Der Mitarbeiter des Sicherheitsdienstes … hat in seiner eidesstattlichen Versicherung vom 23.08.2010 erklärt, dass er zuvor den Verfügungsbeklagten zu 2) mit einem Stuhl auf dem Balkon gesehen habe und dieser lautstark gelacht habe, nachdem der Stuhl auf dem Boden aufgeprallt war.
Durch das Herabwerfen eines Stuhles hat der Verfügungsbeklagte zu 2) die Gesundheit und sogar das Leben der Mitarbeiter des Sicherheitsdienstes gefährdet. Hätte der Stuhl einen der beiden Personen getroffen, so hätte sich diese Verletzungen zuziehen können. Ein unglücklicher Aufprall des Holzstuhles auf dem Kopf hätte sogar tödliche Folgen haben können.
Das Gericht ist aufgrund der glaubhaften Aussagen des im Termin vom 16.08.2010 vernommenen … auch davon überzeugt, dass der Verfügungsbeklagte zu 2) am Abend des 24.06.2010 gegen 20.30 Uhr mit einem Gegenstand, der das Aussehen einer Pistole hatte, auf die Mitarbeiter des Sicherheitsdienstes … und … von seinem Balkon aus gezielt hat. Dies hat auch … in seiner eidesstattlichen Versicherung vom 22.08.2010 (Anlage Ast 24) bestätigt.
Wie sich aus der Pressemitteilung der Polizei vom 14.06.2010 (Anlage ASt 10) ergibt, wurden bei der anschließenden Durchsuchung der Wohnung der Verfügungsbeklagten zwei Schreckschusswaffen, zwei Spielzeugpistolen und ein Reizsprühgerät gefunden und sichergestellt.
Der Verfügungsbeklagte zu 2) hat bei seiner Anhörung im Termin vom 16.08.2010 erklärt, er habe am 14.06.2010 lediglich einen Fotoapparat in der Hand gehalten.

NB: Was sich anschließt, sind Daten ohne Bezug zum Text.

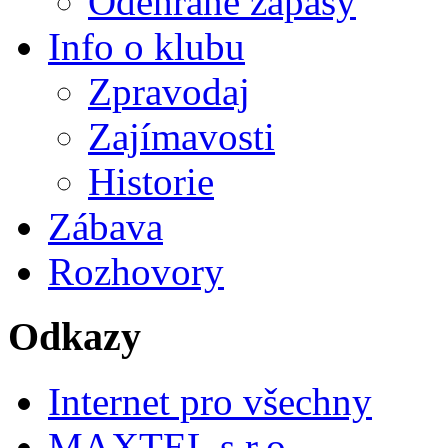
Odehrané zápasy
Info o klubu
Zpravodaj
Zajímavosti
Historie
Zábava
Rozhovory
Odkazy
Internet pro všechny
MAXTEL s.r.o.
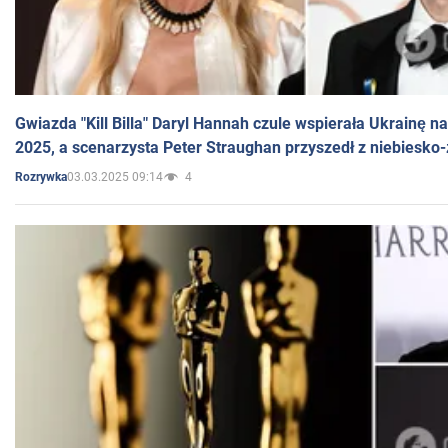
Gwiazda "Kill Billa" Daryl Hannah czule wspierała Ukrainę 
2025, a scenarzysta Peter Straughan przyszedł z niebiesko-
03.03.2025 09:14
4
Rozrywka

Da er sich durch die Sicherheitsleute gestört gefühlt habe, habe er so getan, als fotografiere er sie.
Das Gericht hält aber diese Aussage angesichts der eidesstattlichen Versicherungen von … und … für eine reine Schutzbehauptung. Das Verhalten des Verfügungsbeklagten zu 2) vom 14.06.2010 verwirklicht den Tatbestand einer Bedrohung.
Im Zusammenhang mit seinem Verhalten vom 10.06.2010, dem Herabwerfen eines Stuhles in Richtung der Mitarbeiter des Sicherheitsdienstes mussten diese um weitere Übergriffe auf Leib oder Leben fürchten.
Nachdem das Mietverhältnis bereits durch Schreiben vom 27.05.2010 seitens der Klägerin fristlos gekündigt worden war, war nach Auffassung des Gerichtes aufgrund des Verhaltens des Verfügungsbeklagten zu 2) eine Räumung der streitgegenständlichen Wohnung durch einstweilige Verfügung gemäß § 940 a ZPO gerechtfertigt, um weitere Übergriffe abzuwenden.
Die Kostenentscheidung ergibt sich aus § 91 ZPO.
Die Entscheidung über die vorläufige Vollstreckbarkeit folgt aus §§ 708 Ziff. 11, 711 ZPO.